▶ **MATERIAL FOR THE TASK**
○ ○ ○ ○ ○ ○ ○
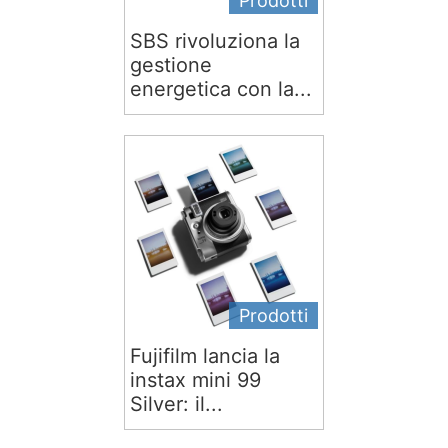
Prodotti
SBS rivoluziona la
gestione
energetica con la...
Prodotti
Fujifilm lancia la
instax mini 99
Silver: il...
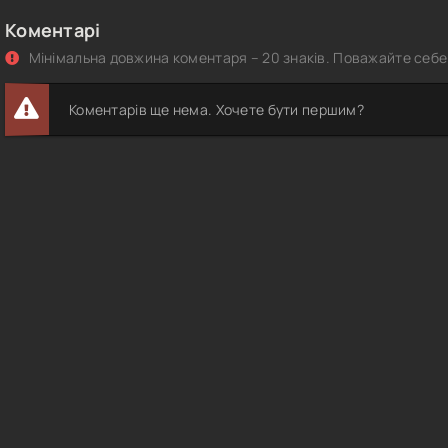
Коментарі
Мінімальна довжина коментаря – 20 знаків. Поважайте себе 
Коментарів ще нема. Хочете бути першим?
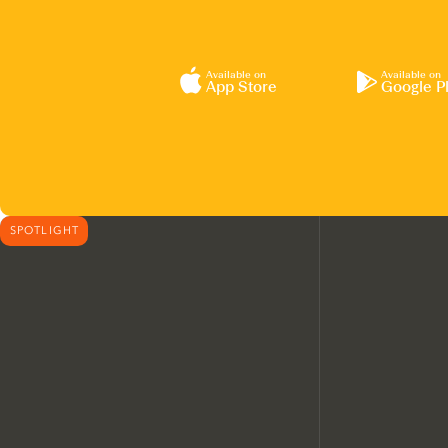
Available on
Available on
App Store
Google P
SPOTLIGHT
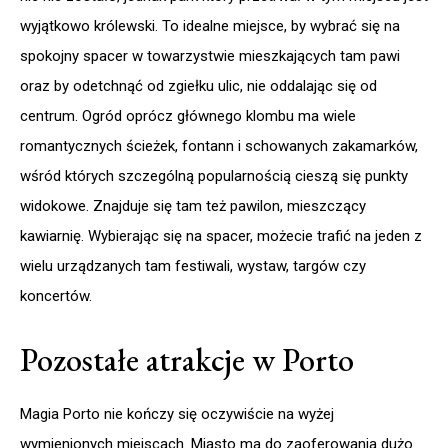
wyjątkowo królewski. To idealne miejsce, by wybrać się na
spokojny spacer w towarzystwie mieszkających tam pawi
oraz by odetchnąć od zgiełku ulic, nie oddalając się od
centrum. Ogród oprócz głównego klombu ma wiele
romantycznych ścieżek, fontann i schowanych zakamarków,
wśród których szczególną popularnością cieszą się punkty
widokowe. Znajduje się tam też pawilon, mieszczący
kawiarnię. Wybierając się na spacer, możecie trafić na jeden z
wielu urządzanych tam festiwali, wystaw, targów czy
koncertów.
Pozostałe atrakcje w Porto
Magia Porto nie kończy się oczywiście na wyżej
wymienionych miejscach. Miasto ma do zaoferowania dużo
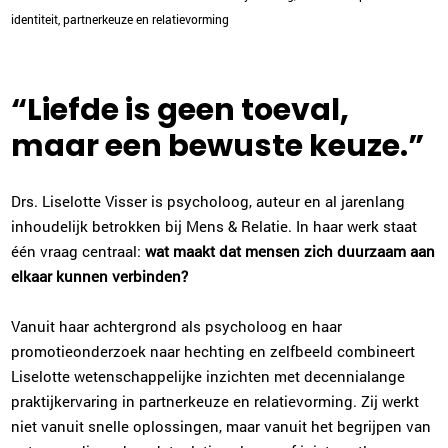
identiteit, partnerkeuze en relatievorming
“Liefde is geen toeval,
maar een bewuste keuze.”
Drs. Liselotte Visser is psycholoog, auteur en al jarenlang
inhoudelijk betrokken bij Mens & Relatie. In haar werk staat
één vraag centraal:
wat maakt dat mensen zich duurzaam aan
elkaar kunnen verbinden?
Vanuit haar achtergrond als psycholoog en haar
promotieonderzoek naar hechting en zelfbeeld combineert
Liselotte wetenschappelijke inzichten met decennialange
praktijkervaring in partnerkeuze en relatievorming. Zij werkt
niet vanuit snelle oplossingen, maar vanuit het begrijpen van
○ ○ ○ ○ ○ ○ ○
Copy all of the records verbatim, omitting the pictures.

Prodotti
SBS rivoluziona la
gestione
energetica con la...
Prodotti
Fujifilm lancia la
instax mini 99
Silver: il...
Коментарі
Мінімальна довжина коментаря – 20 знаків. Поважайте себе 
Коментарів ще нема. Хочете бути першим?
Available on
Available on
App Store
Google P
SPOTLIGHT
wyjątkowo królewski. To idealne miejsce, by wybrać się na
spokojny spacer w towarzystwie mieszkających tam pawi
oraz by odetchnąć od zgiełku ulic, nie oddalając się od
centrum. Ogród oprócz głównego klombu ma wiele
romantycznych ścieżek, fontann i schowanych zakamarków,
wśród których szczególną popularnością cieszą się punkty
widokowe. Znajduje się tam też pawilon, mieszczący
kawiarnię. Wybierając się na spacer, możecie trafić na jeden z
wielu urządzanych tam festiwali, wystaw, targów czy
koncertów.
Pozostałe atrakcje w Porto
Magia Porto nie kończy się oczywiście na wyżej
wymienionych miejscach. Miasto ma do zaoferowania dużo
identiteit, partnerkeuze en relatievorming
“Liefde is geen toeval,
maar een bewuste keuze.”
Drs. Liselotte Visser is psycholoog, auteur en al jarenlang
inhoudelijk betrokken bij Mens & Relatie. In haar werk staat
één vraag centraal:
wat maakt dat mensen zich duurzaam aan
elkaar kunnen verbinden?
Vanuit haar achtergrond als psycholoog en haar
promotieonderzoek naar hechting en zelfbeeld combineert
Liselotte wetenschappelijke inzichten met decennialange
praktijkervaring in partnerkeuze en relatievorming. Zij werkt
niet vanuit snelle oplossingen, maar vanuit het begrijpen van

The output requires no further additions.